### WHAT IS BEING ASKED
Check every line below for the word "Info" and copy the ones that have it.

### RECORDS FOR PROCESSING
-- -- --

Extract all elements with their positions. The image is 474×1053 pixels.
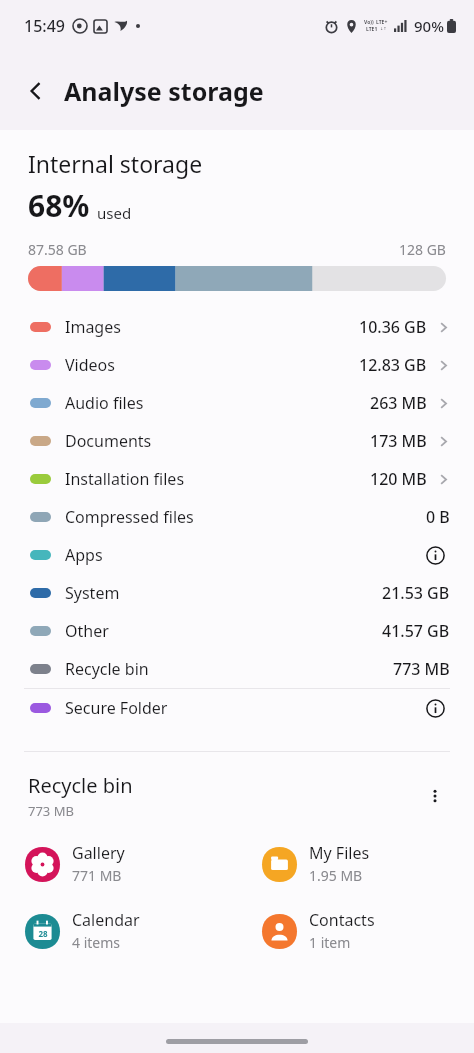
- button[interactable]: Compressed files: [0, 498, 474, 536]
- staticText: ↓↑: [380, 26, 387, 31]
- staticText: 41.57 GB: [382, 620, 450, 642]
- other: Info about Secure Folder: [420, 693, 450, 723]
- staticText: 1.95 MB: [309, 866, 363, 885]
- staticText: Compressed files: [65, 506, 426, 528]
- button[interactable]: Gallery: [0, 838, 237, 889]
- staticText: Internal storage: [28, 148, 203, 179]
- staticText: 4 items: [72, 933, 121, 952]
- staticText: 0 B: [426, 506, 450, 528]
- button[interactable]: Audio files: [0, 384, 474, 422]
- staticText: Analyse storage: [64, 74, 264, 108]
- staticText: Images: [65, 316, 359, 338]
- button[interactable]: Apps: [0, 536, 474, 574]
- staticText: 128 GB: [399, 240, 446, 259]
- staticText: Calendar: [72, 909, 140, 931]
- other: Info about Apps: [420, 540, 450, 570]
- staticText: 15:49: [24, 15, 65, 37]
- button[interactable]: Other: [0, 612, 474, 650]
- staticText: 87.58 GB: [28, 240, 87, 259]
- button[interactable]: Installation files: [0, 460, 474, 498]
- button[interactable]: Recycle bin: [0, 650, 474, 688]
- button[interactable]: Contacts: [237, 905, 474, 956]
- button[interactable]: 28: [0, 905, 237, 956]
- staticText: 21.53 GB: [382, 582, 450, 604]
- staticText: LTE1: [366, 26, 378, 33]
- staticText: 1 item: [309, 933, 351, 952]
- staticText: 173 MB: [370, 430, 427, 452]
- button[interactable]: Images: [0, 308, 474, 346]
- staticText: Apps: [65, 544, 420, 566]
- staticText: 90%: [414, 16, 444, 36]
- staticText: used: [97, 203, 132, 223]
- staticText: 773 MB: [28, 802, 74, 820]
- staticText: Other: [65, 620, 382, 642]
- staticText: Audio files: [65, 392, 370, 414]
- staticText: 773 MB: [393, 658, 450, 680]
- button[interactable]: My Files: [237, 838, 474, 889]
- staticText: Recycle bin: [28, 772, 133, 799]
- staticText: Vo)): [364, 19, 374, 26]
- button[interactable]: System: [0, 574, 474, 612]
- button[interactable]: Back: [14, 69, 58, 113]
- button[interactable]: Documents: [0, 422, 474, 460]
- staticText: Videos: [65, 354, 359, 376]
- staticText: 263 MB: [370, 392, 427, 414]
- button[interactable]: Videos: [0, 346, 474, 384]
- staticText: System: [65, 582, 382, 604]
- staticText: 10.36 GB: [359, 316, 427, 338]
- staticText: My Files: [309, 842, 370, 864]
- staticText: Gallery: [72, 842, 125, 864]
- staticText: 120 MB: [370, 468, 427, 490]
- button[interactable]: More options: [418, 779, 452, 813]
- staticText: Recycle bin: [65, 658, 393, 680]
- staticText: 771 MB: [72, 866, 122, 885]
- staticText: Documents: [65, 430, 370, 452]
- staticText: Contacts: [309, 909, 375, 931]
- staticText: 68%: [28, 185, 90, 226]
- staticText: 28: [38, 928, 48, 939]
- staticText: LTE+: [376, 19, 388, 26]
- button[interactable]: Secure Folder: [0, 689, 474, 727]
- staticText: Installation files: [65, 468, 370, 490]
- staticText: 12.83 GB: [359, 354, 427, 376]
- staticText: Secure Folder: [65, 697, 420, 719]
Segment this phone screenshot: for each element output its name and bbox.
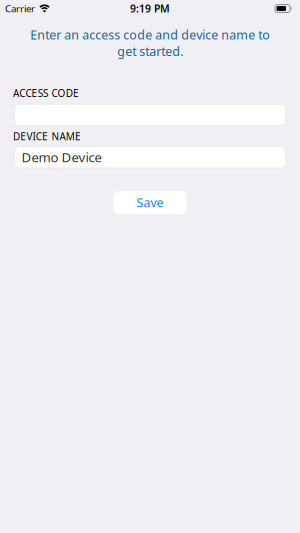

-- -- --

### SOLUTION TO THE EXERCISE
- other: Info about Secure Folder: [420, 693, 450, 723]
- other: Info about Apps: [420, 540, 450, 570]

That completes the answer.